As a Chamber Concerto for Orchestra, of course, Davies does not produce the epic thrills that Bartok or Husa do in their works for large orchestras; for Davies, everything is on an altogether more intimate scale. Even so, with the inclusion of brass and prominent timpani, unlike No.9, the last of the Strathclydes is definitely an extroverted affair, and in the last few moments a fleeting raucous outburst hauntingly recalls the London "bad boy" of the 1960s and 1970s.

What impresses me about the introspective Davies is the way these works, be they the recent symphonies or any of the ten Strathclyde Concerti, seem to deliver up their musical riches so parsimoniously. A strange thing to say? A strange thing to admire?

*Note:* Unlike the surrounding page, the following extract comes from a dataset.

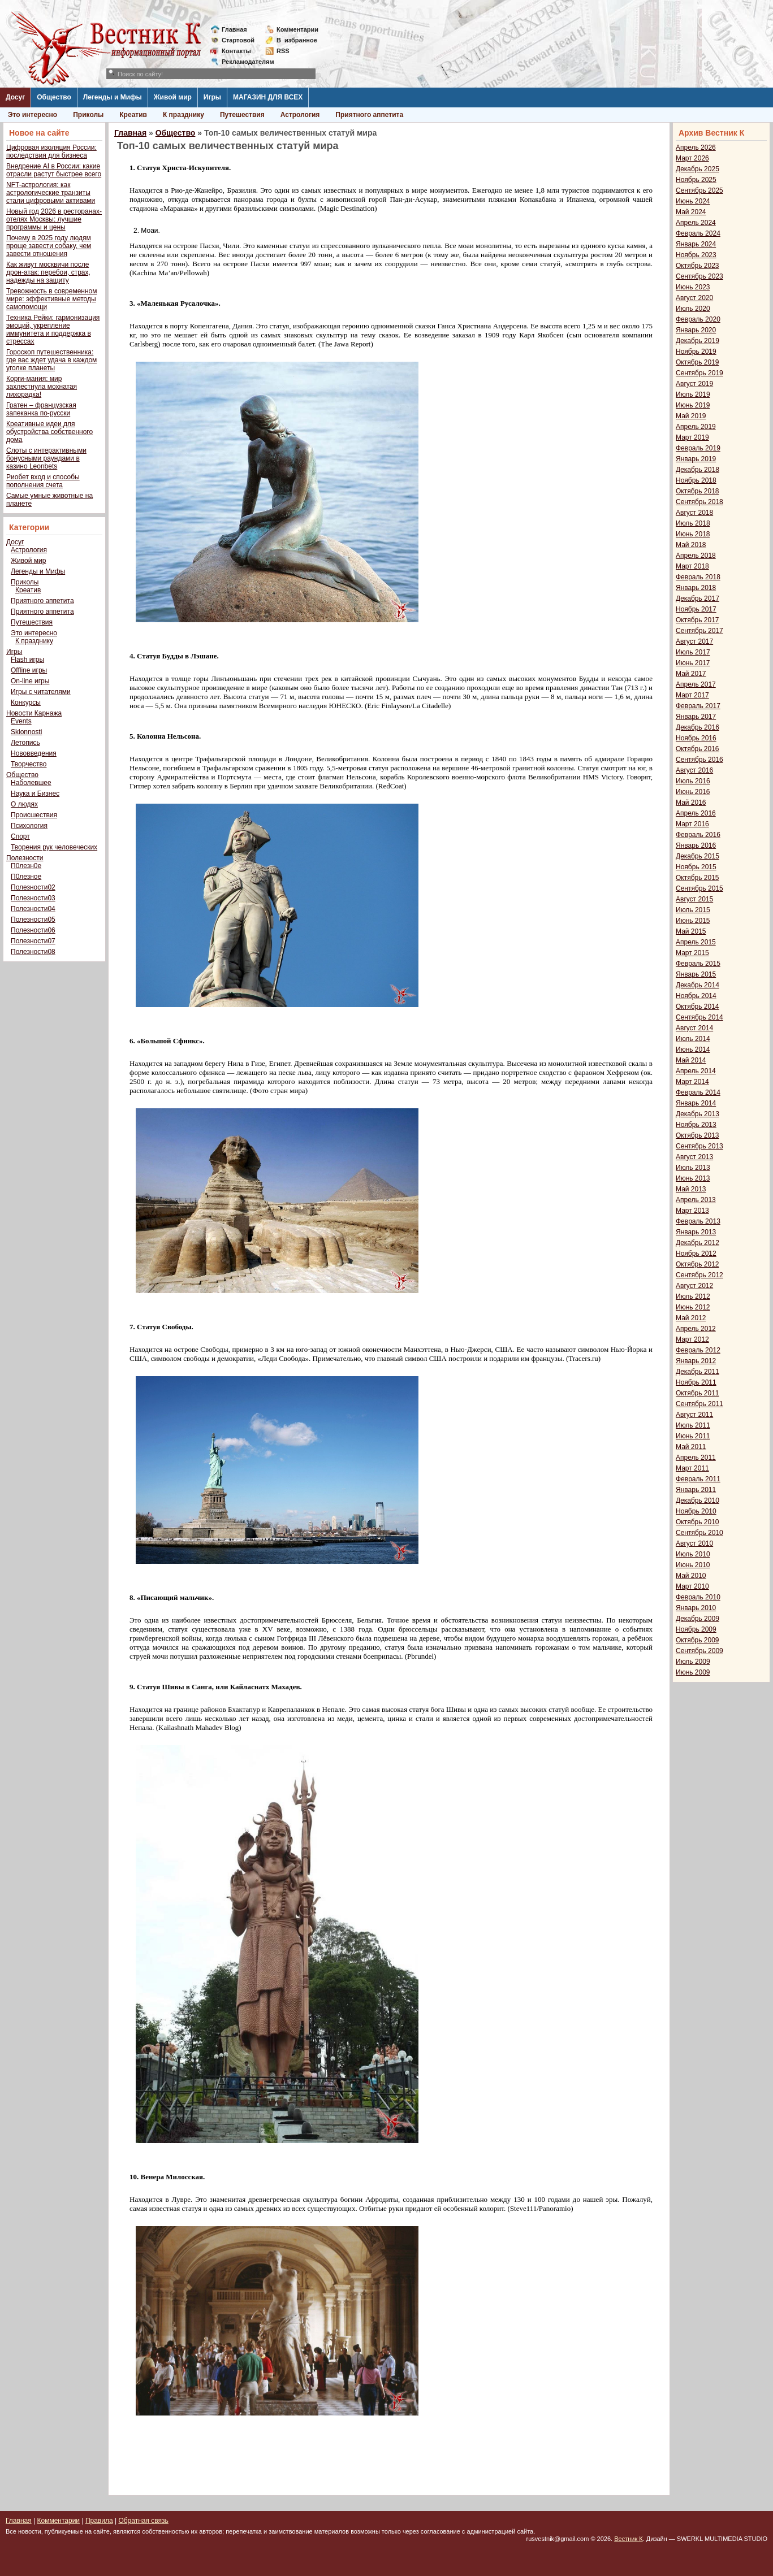  I want to click on Главная, so click(234, 29).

What I mean is that a first, second, even fifth attentive listening seems, to my ears at least, to be an unsensational, sometimes static, and even indeterminate affair. Indeed, there are moments of luminous sound, passages of thrilling momentum, but overall the impression at the outset is that the music does not go anywhere very purposeful, and certainly does not get there very fast. However, on repeated returns and further listenings, like the northern landscapes that so intensely ground the entire sound world Davies is evoking, slowly-ever so grudgingly-ever so stingily-the rich textural beauties, the haunting whiffs of melodic line, the luxuriant soundscapes of kaleidoscopic colors reveal themselves. And as they do, the sure inevitable architecture that undergirds the size of these works becomes audible. This is a music that expects absorption and focused listening. But the listener investments are well rewarded. For me, the Orkney Davies is the single composer of the last quarter of this century who seems to demand the most of listeners in terms of attention, and in turn delivers some of the most profound and inimitable music experiences available to us.

Those experiences when they finally arrive carry listeners into aural spaces and aural depths that intimate infinities and oceanic heaving depths, of seasonal and climactic surges and swells, of periodicity and time, of astral skies with their dazzling lights.